Quanto la Shoah è figlia del cristianesimo?

(Domanda posta da Giovanni Sarubbi, direttore della rivista telematica www.ildialogo.org )

La Shoah non è figlia del cristianesimo: sarebbe un’affermazione assolutista. Esistono responsabilità di “un certo” cristianesimo, o meglio della depravazione dei valori cristiani e della deriva del messaggio di Gesù Cristo, che si ripresentano indietro nel tempo, già con certe posizioni sui Vangeli. Occorre sempre ricordare che i primi martiri cristiani erano ebrei. Comunque l’idea di criminalizzare un popolo, di accusarlo di deicidio è un fatto di enorme gravità; intanto è una deriva del messaggio cristiano che enfatizza l'amore, la pace, anche l'amore verso chi non "ti" è amico. Dunque il messaggio cristiano viene a un certo punto pervertito. Infatti il cristianesimo pervertito, deviato è stato una delle concause scatenanti dell’antisemitismo, che ha contribuito a portare al disumano apogeo della Shoah. La memoria della Shoah ci deve portare a costruire un mondo di giustizia, di fratellanza, di uguaglianza e di solidarietà.

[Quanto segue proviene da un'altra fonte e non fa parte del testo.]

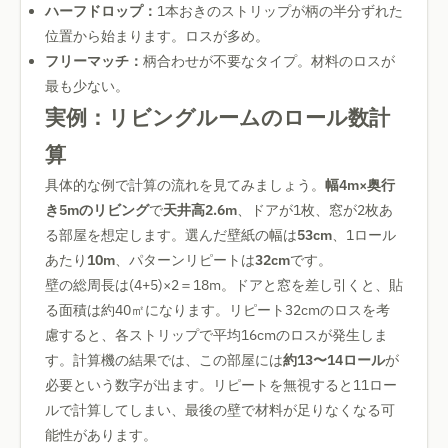
ハーフドロップ：
1本おきのストリップが柄の半分ずれた
位置から始まります。ロスが多め。
フリーマッチ：
柄合わせが不要なタイプ。材料のロスが
最も少ない。
実例：リビングルームのロール数計
算
具体的な例で計算の流れを見てみましょう。
幅4m×奥行
き5mのリビング
で
天井高2.6m
、ドアが1枚、窓が2枚あ
る部屋を想定します。選んだ壁紙の幅は
53cm
、1ロール
あたり
10m
、パターンリピートは
32cm
です。
壁の総周長は(4+5)×2＝18m。ドアと窓を差し引くと、貼
る面積は約40㎡になります。リピート32cmのロスを考
慮すると、各ストリップで平均16cmのロスが発生しま
す。計算機の結果では、この部屋には
約13〜14ロール
が
必要という数字が出ます。リピートを無視すると11ロー
ルで計算してしまい、最後の壁で材料が足りなくなる可
能性があります。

Proprio per questo è importante per tutti trarre ammaestramenti dalla comprensione profonda di ciò che è accaduto, anche quando capire, vedere senza lenti deformanti e senza la patina dell’autoindulgenza è molto doloroso. Per dare un contributo alla riflessione sulla Shoah voglio mettere in relazione e in risonanza due solenni affermazioni del Sommo Pontefice Giovanni Paolo II e una del sinodo dei Vescovi Cattolici tedeschi nel cinquantesimo anniversario della liberazione dai campi di sterminio. La prima affermazione è contenuta nell’enciclica Nostra Aetate del 1987: sostiene il fatto che Gesù è ebreo e lo è per sempre. Poi il Papa ripetutamente, in occasione del cinquantesimo della liberazione dei campi di concentramento, dichiara che “Auschwitz è il Golgota del 2000”. Il Golgota è l’apoteosi dell’esperienza cristica prima della resurrezione. Il Calvario termina con la salita al Golgota e la crocefissione.  Ecco un ponte tra queste due affermazioni: 2000 anni or sono è salito sulla croce un giovane ebreo di nome Gesù.

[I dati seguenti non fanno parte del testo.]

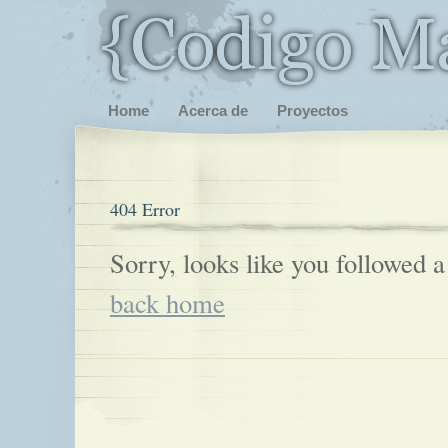
Home
Acerca de
Proyectos
404 Error
Sorry, looks like you followed a
back home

2000 anni dopo sulla stessa “croce” è salito tutto il popolo ebraico, con il suo milione di bambini, il popolo zingaro, i comunisti e i socialisti oppositori di vario segno, sono saliti sulla croce i testimoni di Geova, i menomati, i delinquenti comuni, gli omosessuali, tutti i diversi, ma su quella "croce" non sono saliti i cristiani in quanto tali, vi salirono molti cristiani, ma non per la fede professata, per il fatto di essere oppositori del regime. Dunque i cristiani in quanto tali stavano dalla parte dei carnefici, ossia dei romani, come ha sostenuto il sinodo dei vescovi cattolici tedeschi nel 1995 con una dichiarazione solenne e lapidaria:” i cattolici tedeschi durante la Shoah furono complici o nel migliore dei casi indifferenti”. I cristiani, in quanto tali, nella Shoah non hanno seguito le parole di Cristo, ma lo hanno “rinnegato”, comportandosi tutti come Simon Pietro.